I have no notion why this style is deemed suitable to “Man and Boy”. This - last staged in the West End in 2005 with David Suchet - is Rattigan’s darkest play, but far from his best. The play is set in 1934, with Antonescu at the nefarious heart of international capitalist plotting. The manipulative evil that he maintains until the play’s end may well make today’s audience think of Jeffrey Epstein. Yet only has Lau chosen the wrong performing style - everything says “Don’t believe this” - but Daniels is miscast: he lacks the massive authority this role requires.
VI: Anne Sophie Mutter, fifty years on.
To return to violinists. Anne Sophie Mutter is celebrating her fiftieth anniversary of public performances, playing the Tchaikovsky violin concerto with the London Philharmonic Orchestra and conductor Karina Canellakis: the tour - which will move on to Germany, Luxembourg, and Austria - began on Wednesday 18 at the Festival Hall. The concerto was the centrepiece of an entirely lovable and excellent programme, that opened with Sibelius’s “Pohjola’s Daughter” (1906) and ended with Beethoven’s Seventh (1811-1812).

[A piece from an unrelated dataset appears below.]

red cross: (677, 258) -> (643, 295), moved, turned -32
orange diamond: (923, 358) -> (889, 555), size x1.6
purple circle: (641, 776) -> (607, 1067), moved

In a speech before an encore, Mutter - stunning in a sleeveless figure-hugging sky-blue dress, hair falling over her bare shoulders - praised both the orchestra (singling out its wind players for their playing in the concerto) and the transcendent power of music to produce beauty and emotion amid times that are otherwise dark and troubling. She then played a tango romance by her second husband, the late André Previn.

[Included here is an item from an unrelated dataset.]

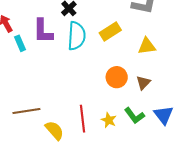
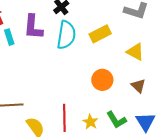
yellow triangle: (147, 46) -> (135, 52), turned 30
brown triangle: (143, 83) -> (138, 86), moved, turned -35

Her playing of the Tchaikovsky concerto was the stuff of superlatives. Not only did it surpass all other accounts of this music I’ve heard (I’ve been listening to it since 1971) but also any other playing I’ve heard of any instrument in any concerto. Every note she played, no matter how high and quiet, gleamed with honey; every phrase, no matter how fast or brilliant, was newly considered and nuanced. None of it was cerebral; all of it was affectionate. At every point, even when vehement and biting, Mutter’s playing was also tender. How she has reached a fiftieth anniversary in such marvellous form is cause for wonder.